▶ **DIRECTIONS**: Please write out exactly the line containing "something I should have to do. Please let me" below and every line after it, through the last one, but leave out any pictures.

=-=-=-=-=

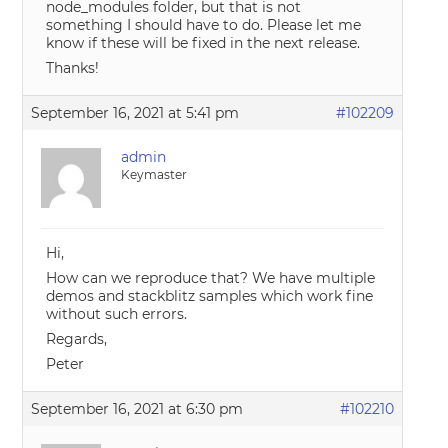
node_modules folder, but that is not
something I should have to do. Please let me
know if these will be fixed in the next release.
Thanks!
September 16, 2021 at 5:41 pm
#102209
admin
Keymaster
Hi,
How can we reproduce that? We have multiple
demos and stackblitz samples which work fine
without such errors.
Regards,
Peter
September 16, 2021 at 6:30 pm
#102210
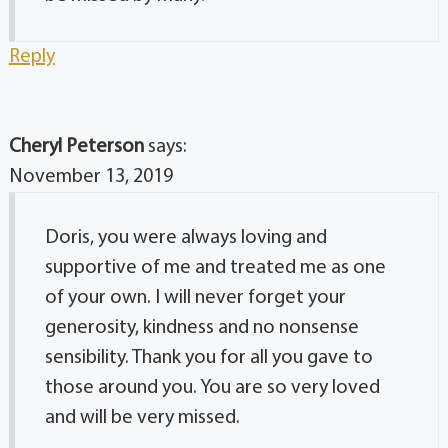
Reply
Cheryl Peterson
says:
November 13, 2019
Doris, you were always loving and
supportive of me and treated me as one
of your own. I will never forget your
generosity, kindness and no nonsense
sensibility. Thank you for all you gave to
those around you. You are so very loved
and will be very missed.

=-=-=-=-=

▶ **SOLUTION FOR THIS TASK**:
something I should have to do. Please let me
know if these will be fixed in the next release.
Thanks!
September 16, 2021 at 5:41 pm
#102209
admin
Keymaster
Hi,
How can we reproduce that? We have multiple
demos and stackblitz samples which work fine
without such errors.
Regards,
Peter
September 16, 2021 at 6:30 pm
#102210
Reply
Cheryl Peterson
says:
November 13, 2019
Doris, you were always loving and
supportive of me and treated me as one
of your own. I will never forget your
generosity, kindness and no nonsense
sensibility. Thank you for all you gave to
those around you. You are so very loved
and will be very missed.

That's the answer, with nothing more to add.